USA: upcoming presidential election
COVID and the unprecedented build-up of central bank balance sheets


In September, virtually all major equity markets, with the exception of Japan, wrote off losses. The coronavirus pandemic and economic shutdown are gradually starting to affect corporate earnings and this is being reflected in stock prices. In addition, gold also lost value and the price of oil fell significantly, losing almost a tenth of its value.

In the United States, the presidential elections are approaching. At the end of September, the first debate between the candidates took place, out of a total of three planned. The debate was very heated, with the two candidates jumping into each other’s arms and the moderator having problems keeping the debate in order. Commentators generally agree that the level of the debate was perhaps the worst in the whole history. The irreconcilability of the two camps illustrates the deep divisions in American society, which will not be reconciled even by the final outcome of the election. This has been indirectly indicated by the current President, Donald Trump, who has not ruled out the possibility of refusing to accept the result of the election because of possible fraud with absentee voting. The radicalisation of US politics is by no means good news for investors, as it also puts a strain on the economic life of American society.

In today’s commentary, we take a closer look at the unprecedented monetary expansion to which both EU and US central banks, namely the European ECB and the US Fed, have resorted. The current printing of money in an extremely short period of time far exceeds the additions to the balance sheets of these central banks during the financial crisis.
The ECB has now purchased EUR 6.5 trillion worth of securities, having ended the financial crisis with a balance sheet level of ‘only’ EUR 2 trillion.

The US Fed is behaving similarly, having weathered the financial crisis with a balance sheet total of USD 2 trillion, and now, in a pandemic, has already increased its securities purchases to USD 7 trillion.
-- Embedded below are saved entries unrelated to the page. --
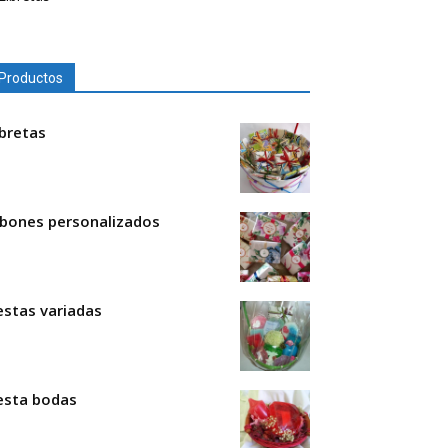
Productos
ibretas
abones personalizados
estas variadas
esta bodas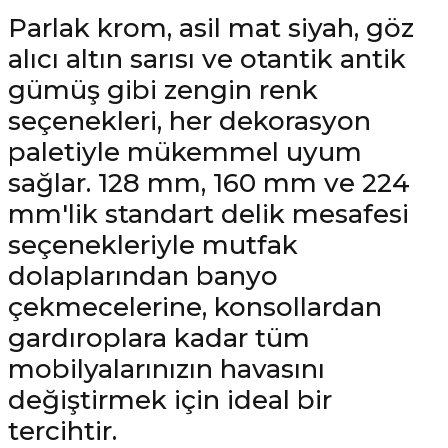
Parlak krom, asil mat siyah, göz
alıcı altın sarısı ve otantik antik
gümüş gibi zengin renk
seçenekleri, her dekorasyon
paletiyle mükemmel uyum
sağlar. 128 mm, 160 mm ve 224
mm'lik standart delik mesafesi
seçenekleriyle mutfak
dolaplarından banyo
çekmecelerine, konsollardan
gardıroplara kadar tüm
mobilyalarınızın havasını
değiştirmek için ideal bir
tercihtir.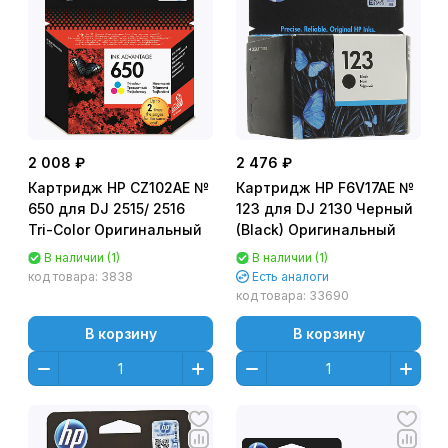
2 008 ₽
2 476 ₽
Картридж HP CZ102AE №
Картридж HP F6V17AE №
650 для DJ 2515/ 2516
123 для DJ 2130 Черный
Tri-Color Оригинальный
(Black) Оригинальный
В наличии (1)
В наличии (1)
код товара:
3838
Есть аналоги
код товара:
33690
В корзину
В корзину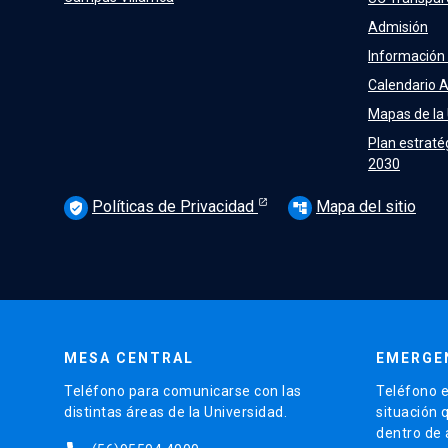
Admisión
Información
Calendario 
Mapas de la
Plan estraté
2030
Políticas de Privacidad
Mapa del sitio
verified_user
account_tree
MESA CENTRAL
EMERGE
Teléfono para comunicarse con las
Teléfono e
distintas áreas de la Universidad.
situación 
dentro de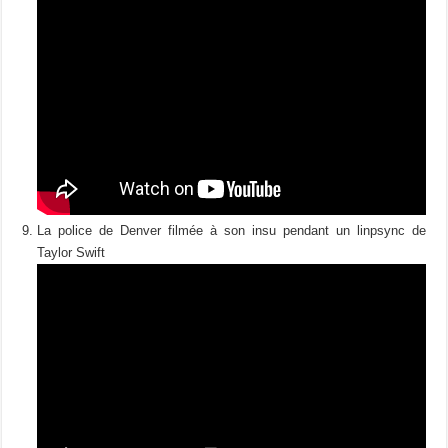
La police de Denver filmée à son insu pendant un linpsync de
Taylor Swift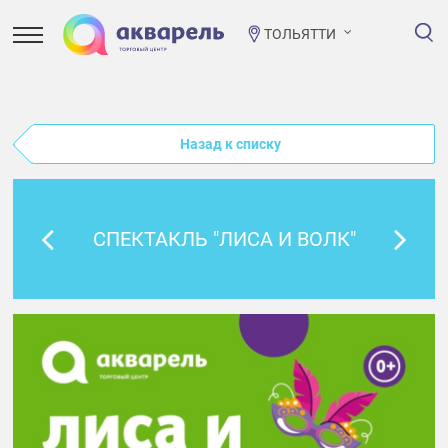
ТОЛЬЯТТИ
Назад к списку
СПЕКТАКЛЬ "ЛИСА И ВОЛК"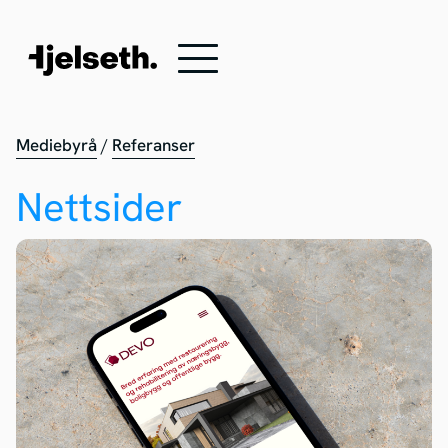
Mediebyrå
/
Referanser
Nettsider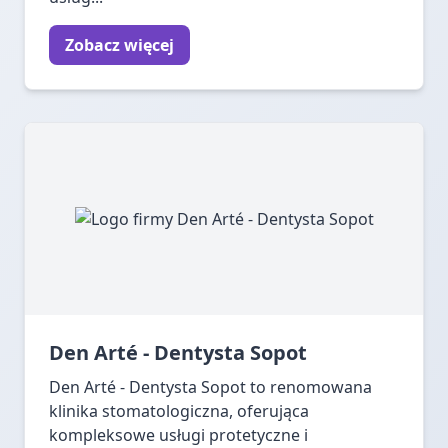
Zobacz więcej
Den Arté - Dentysta Sopot
Den Arté - Dentysta Sopot to renomowana
klinika stomatologiczna, oferująca
kompleksowe usługi protetyczne i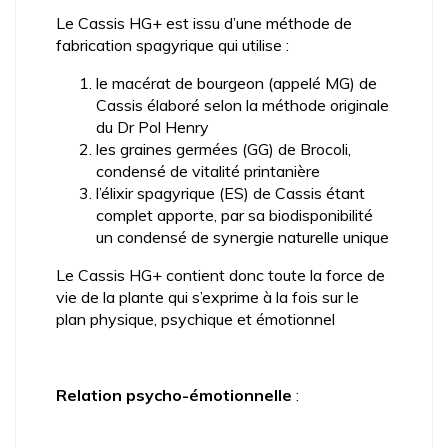
Le Cassis HG+ est issu d’une méthode de
fabrication spagyrique qui utilise :
le macérat de bourgeon (appelé MG) de
Cassis élaboré selon la méthode originale
du Dr Pol Henry
les graines germées (GG) de Brocoli,
condensé de vitalité printanière
l’élixir spagyrique (ES) de Cassis étant
complet apporte, par sa biodisponibilité
un condensé de synergie naturelle unique
Le Cassis HG+ contient donc toute la force de
vie de la plante qui s’exprime à la fois sur le
plan physique, psychique et émotionnel
_
Relation psycho-émotionnelle
:
_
Central bank interventions in financial markets play a key role today. Central banks’ purchases (especially of bonds) lower interest rates and thus bond yields, driving investors to buy equities, which are thus relatively more profitable. In addition, they postpone the bankruptcies of over-indebted countries (this is particularly true of the southern eurozone countries). The question is whether this is a good thing or a bad thing. Another question is whether it is good or bad in the short term and even more so in the long term…

The current mix of extremely loose monetary policy and huge government spending is “helpful” in the short term in that we may not feel the economic effects of the pandemic in practice, but in the long term we have once again only saddled future generations with bad debts on the balance sheets of central banks and the states themselves. This is not to say that all state aid is bad, just to point out the obvious fact that there is never a period of repayment and balance sheet cleaning after aid.